Goal of the exercise
Since the pictures are not wanted, copy only the text of every record exactly.

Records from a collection
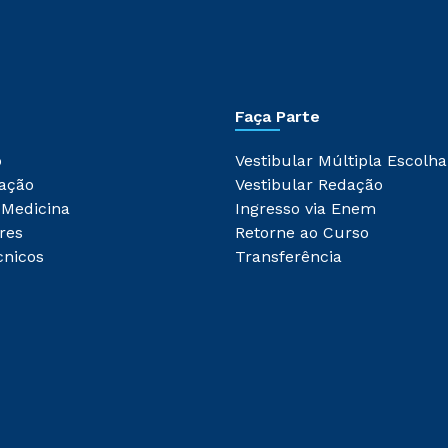
Faça Parte
o
Vestibular Múltipla Escolha
ação
Vestibular Redação
 Medicina
Ingresso via Enem
res
Retorne ao Curso
cnicos
Transferência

Response to the exercise
Faça Parte
o
Vestibular Múltipla Escolha
ação
Vestibular Redação
 Medicina
Ingresso via Enem
res
Retorne ao Curso
cnicos
Transferência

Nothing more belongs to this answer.